Laporan berjudul “Coal in Indonesia: Paradox of Strength and Uncertainty” itu mengungkap bahwa sektor pertambangan dan jasa batu bara membukukan laba bersih US\$31,4 miliar sepanjang 2019 2023 hanya kalah dari sektor perbankan. Produksi juga mencapai rekor tertinggi sebesar 836 juta ton pada 2024, naik 7,9% dari tahun sebelumnya, meskipun dunia tengah mengurangi ketergantungan terhadap energi fosil.

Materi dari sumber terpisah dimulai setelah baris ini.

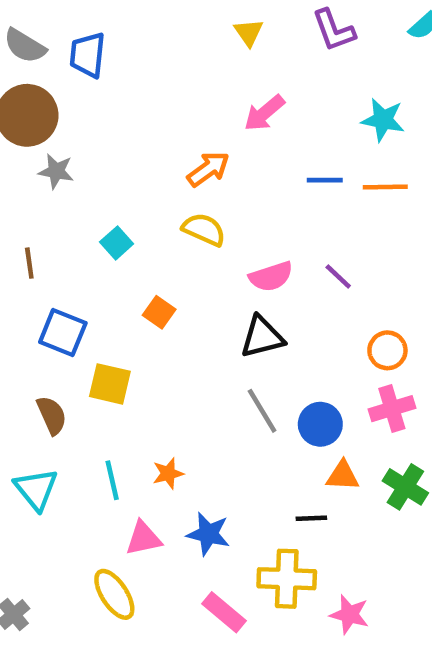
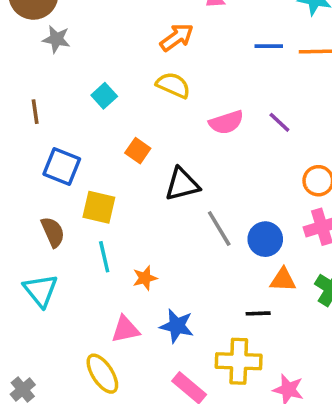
black triangle: (262, 337) -> (182, 184), moved
cyan line: (112, 480) -> (104, 257), moved

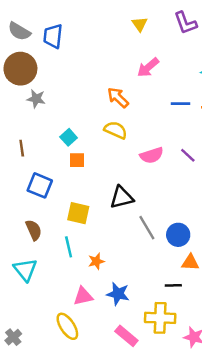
orange arrow: (177, 37) -> (118, 98), turned -100
orange square: (138, 151) -> (77, 160), moved, turned -35
yellow square: (99, 207) -> (78, 213), moved

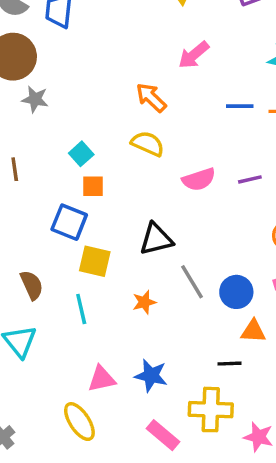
purple line: (188, 155) -> (250, 179), turned -56
blue square: (40, 185) -> (69, 222), moved
orange star: (96, 261) -> (144, 302), moved

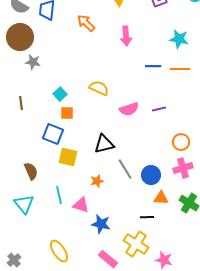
pink arrow: (194, 55) -> (126, 36), turned -54
orange arrow: (151, 98) -> (86, 23), moved
cyan line: (81, 309) -> (59, 195), moved
pink triangle: (102, 379) -> (81, 205), moved, turned 30
yellow cross: (211, 410) -> (136, 244), turned 30

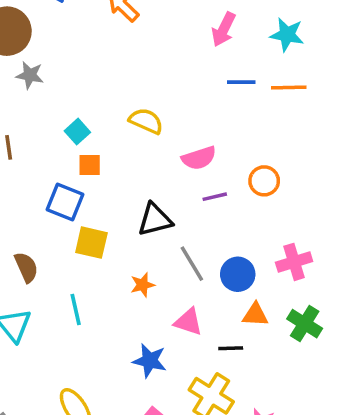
pink arrow: (126, 36) -> (224, 29), moved, turned 30
purple line: (159, 109) -> (215, 197), moved
orange circle: (181, 142) -> (264, 181), moved
pink triangle: (81, 205) -> (188, 322), moved

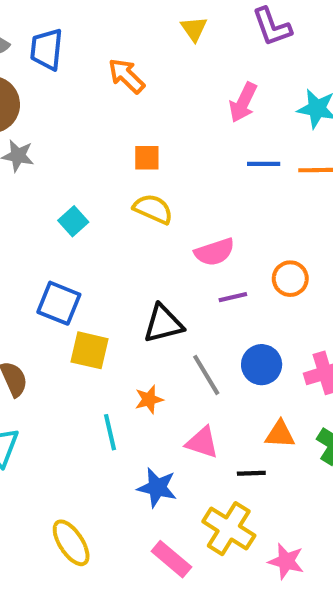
orange square: (90, 165) -> (147, 158), moved
blue circle: (238, 274) -> (262, 365), moved
cyan line: (76, 309) -> (110, 432), moved

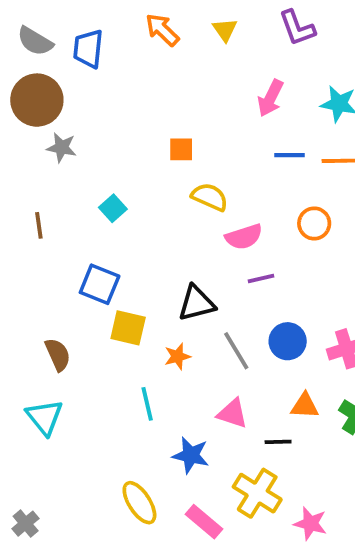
orange arrow: (126, 76) -> (162, 30), moved
yellow semicircle: (153, 209) -> (210, 197), moved
orange circle: (290, 279) -> (314, 223), moved
orange star: (149, 399) -> (177, 356), moved
yellow ellipse: (71, 543) -> (139, 503), moved

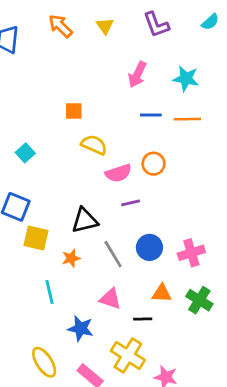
orange circle: (314, 223) -> (154, 164), moved

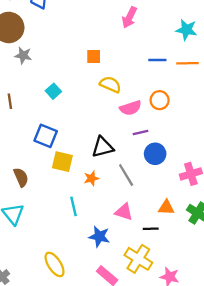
pink arrow: (137, 75) -> (129, 17), moved
blue circle: (149, 247) -> (155, 154), moved
yellow ellipse: (44, 362) -> (55, 264), moved

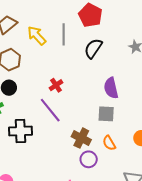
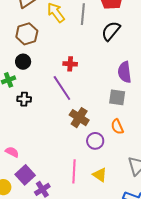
red cross: (56, 85) -> (70, 64), turned 32
black cross: (20, 131) -> (24, 99), moved, size x0.6
brown cross: (81, 138) -> (79, 118), moved

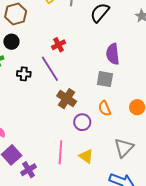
red cross: (70, 64) -> (59, 45), turned -32
black cross: (24, 99) -> (24, 74), moved

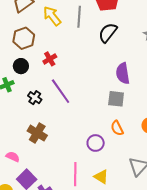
red cross: (59, 45) -> (50, 59), moved
black cross: (24, 74) -> (35, 98), turned 32
brown cross: (67, 99) -> (37, 133), moved

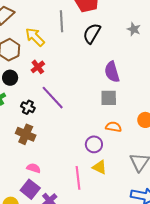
yellow arrow: (52, 16) -> (35, 37), moved
orange semicircle: (117, 128) -> (113, 127), turned 133
brown cross: (37, 133) -> (26, 134), moved
pink semicircle: (13, 157) -> (34, 168), moved
yellow triangle: (101, 177) -> (100, 167), moved

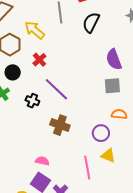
brown cross: (26, 134) -> (60, 125), moved

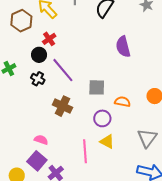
black circle: (13, 72) -> (39, 55), moved
gray square: (112, 86) -> (97, 87), moved

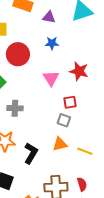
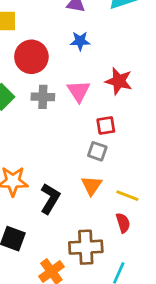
gray cross: (15, 108) -> (43, 97), moved
orange triangle: (60, 144) -> (92, 186), turned -42
red semicircle: (82, 184) -> (123, 223), moved

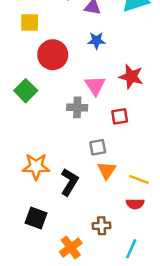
gray cross: (43, 97) -> (77, 107), moved
gray square: (97, 151) -> (98, 147), moved, turned -30
red semicircle: (123, 223) -> (135, 204), turned 108
brown cross: (86, 247) -> (102, 226), size x0.6

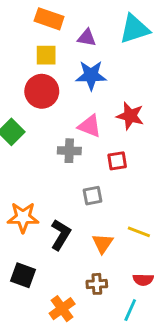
yellow square: (30, 23) -> (46, 55), moved
blue star: (96, 41) -> (91, 75), size x1.5
pink triangle: (95, 86) -> (90, 126), turned -35
orange triangle: (107, 170) -> (103, 243), moved
red semicircle: (135, 204) -> (143, 280), moved

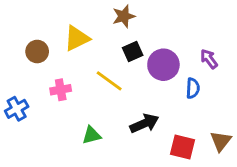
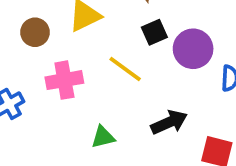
pink cross: (61, 90) -> (64, 80), size x1.4

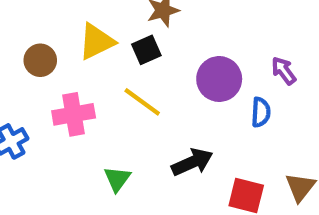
black square: (154, 32) -> (146, 50), moved
green triangle: (103, 137) -> (117, 179), turned -40

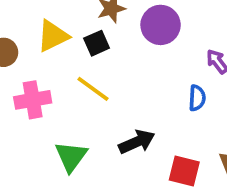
purple circle: (219, 79) -> (161, 25), moved
green triangle: (117, 179) -> (71, 156), size x1.4

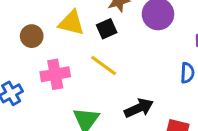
yellow triangle: (53, 36) -> (71, 23), turned 40

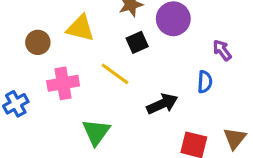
black square: (107, 29) -> (137, 42), moved
black arrow: (139, 108) -> (162, 104), moved

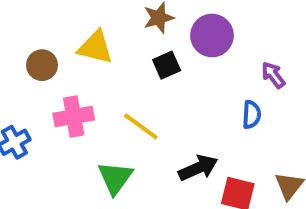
yellow line: (115, 74) -> (141, 126), moved
black arrow: (162, 104) -> (198, 168), moved

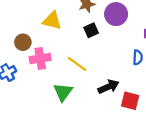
brown circle: (42, 65) -> (23, 42), moved

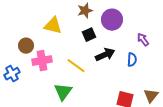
black arrow: (108, 87) -> (105, 55), moved

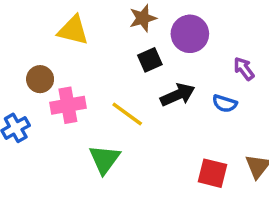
yellow triangle: (53, 26) -> (73, 30), moved
blue semicircle: (132, 60) -> (225, 104), turned 104

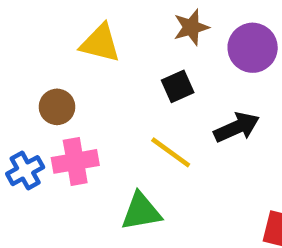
black square: (150, 60) -> (178, 86), moved
pink cross: (68, 105) -> (75, 161), moved
green triangle: (104, 159) -> (141, 211), turned 44

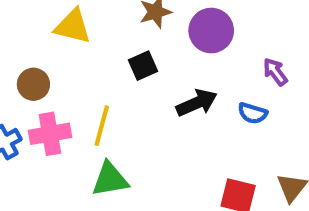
yellow line: (171, 152) -> (102, 126), moved, turned 69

Namun, ESI mengingatkan, performa keuangan yang kuat ini tidak akan berlangsung lama. “Kemampuan industri batu bara menghasilkan keuntungan besar dalam beberapa tahun terakhir hanyalah lonjakan sementara, sebuah karakter industri komoditas yang kerap berfluktuasi, dan bukan keunggulan struktural. Apalagi periode harga tinggi yang berkepanjangan tampaknya sudah berlalu,” ujar Hazel Ilango, principal dan pemimpin kajian transisi batu bara Indonesia di ESI.
Kontribusi sektor ini memang signifikan, baik terhadap produk domestik bruto nasional—sekitar 3,6%—maupun di daerah-daerah penghasil utama seperti Kalimantan Timur (40%), Sumatra Selatan (25%), dan Kalimantan Selatan (15%). Namun, tanpa strategi transisi yang jelas, peran ini berpotensi terus menyusut.
Melalui analisis SWOT terhadap 12 perusahaan batu bara, ESI menyoroti kekuatan yang bisa menjadi modal transisi: aset tambang yang mature dengan kebutuhan investasi rendah, profil risiko keuangan yang sehat, dan rasio utang-ekuitas rata-rata hanya 21%—jauh lebih rendah dibanding rata-rata global di atas 100%.
Namun tantangan tetap besar. Ketergantungan tinggi pada ekspor ke Tiongkok dan India (63% pada 2023), dominasi keuntungan oleh segelintir perusahaan, hingga regulasi pemerintah seperti kewajiban pasar domestik (DMO), retensi devisa (DHE), dan penyesuaian royalti yang lebih tinggi, menambah kompleksitas.
“Menemukan insentif bagi sektor ini untuk beralih ke bisnis yang lebih berkelanjutan sangat penting agar perusahaan-perusahaan ini tetap dapat berkontribusi bagi masa depan ekonomi Indonesia dan daerah-daerah penghasil batu bara,” kata Putra.
Sejauh ini, baru sedikit perusahaan yang mulai menjajaki energi terbarukan dan sektor non-batu bara lainnya, meski kebanyakan masih dalam tahap rencana awal. Ilango mengingatkan, “Perusahaan yang menunda perubahan demi mengejar keuntungan jangka pendek, atau hanya menunggu cadangan habis, justru akan membatasi fleksibilitasnya dan meningkatkan risiko jangka panjang,” kata Ilango.
Apalagi, lanskap global terus berubah cepat. “Di Tiongkok, importir batu bara terbesar dari Indonesia, lebih dari tiga perempat pertumbuhan permintaan listriknya dipenuhi oleh energi bersih. Ini menunjukkan arah yang tidak bisa lagi diabaikan oleh Indonesia dan harus segera direspons dengan strategis,” tegas Ilango.